Tandis qu'il réfléchissait, voyant Hege s'en aller, il s'assit à sa place habituelle sur l'escalier de la maisonnette et regarda par-dessus le lac, vers les crêtes à l'ouest. L'eau était noire maintenant, et les crêtes s'assombrissaient. Un doux crépuscule d'été, dans le ciel et sur la terre. Mattis n'était pas insensible à de telles choses.
Leur maisonnette se trouvait dans un petit repli de terrain marécageux qui remontait du rivage. La forêtrde conifères était mêlée de bouleaux et de trembles. Un petit ruisseau dévalait la pente. Parfois, il semblait que cet endroit était d'une beauté comme il n'en avait vu nulle part ailleurs -- si peu qu'il se fût promené.
Peut-être était-ce là ce qu'il ressentit alors -- il s'évadait, en tout cas, les yeux écarquillés, laissant le crépuscule s'appesantir, à supposer que l'on pût appeler cela un crépuscule et non quelque chose d'ineffablement doux.
C'est à ce moment-là quarriva l'inattendu.
"De ce côté-ci du vent tout est tranquille", venait-il de penser tout en regardant au loin les deux cîmes des trembles et le ciel nocturne. C'était quelque chose qui passait parmi les cîmes, il s'imagina qu'il pouvait le voir, tant il faisait clair. Pas de vent, seulement quelque chose qui passait -- et le temps était si tranquille par ici que pas une feuille ne bougeait sur les trembles verts.

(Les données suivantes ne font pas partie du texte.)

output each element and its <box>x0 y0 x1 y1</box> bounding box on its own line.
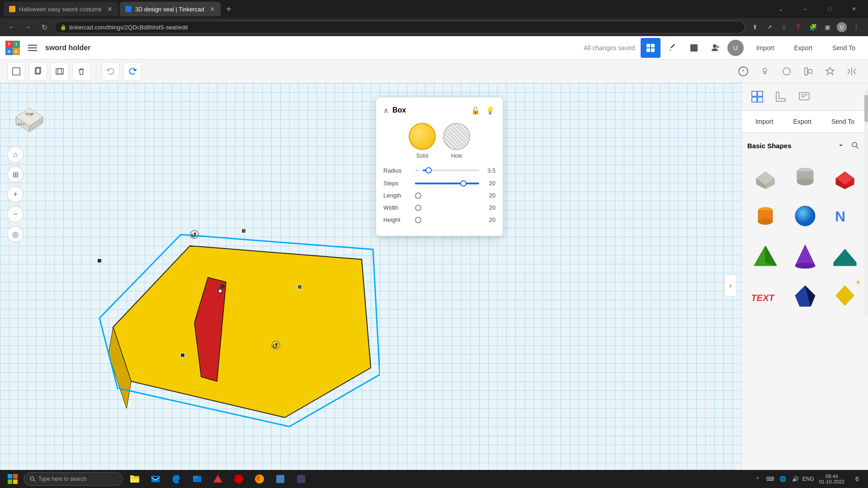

Et puis il y eut un petit bruit. Un cri soudain, étrange. Et en même temps, il perçut quelques brefs coups d'ailes rapides, là-haut, en l'air. Puis quelques appels étouffés dans un langage d'oiseau désemparé.
Cela passa au-dessus de la maison.
Mais cela passa aussi juste à travers Mattis.

[Tarjei VESAAS, "Fuglane" ("Les Oiseaux"), Gyldendal Norsk Forlag, Oslo, 1957, traduit du néo-norvégien (nynorsk) par Régis Boyer pour les éditions Pierre-Jean Oswald, 1975 -- réédité aux éditions Plein Chant, 1986, chapitre V, pages 31-32]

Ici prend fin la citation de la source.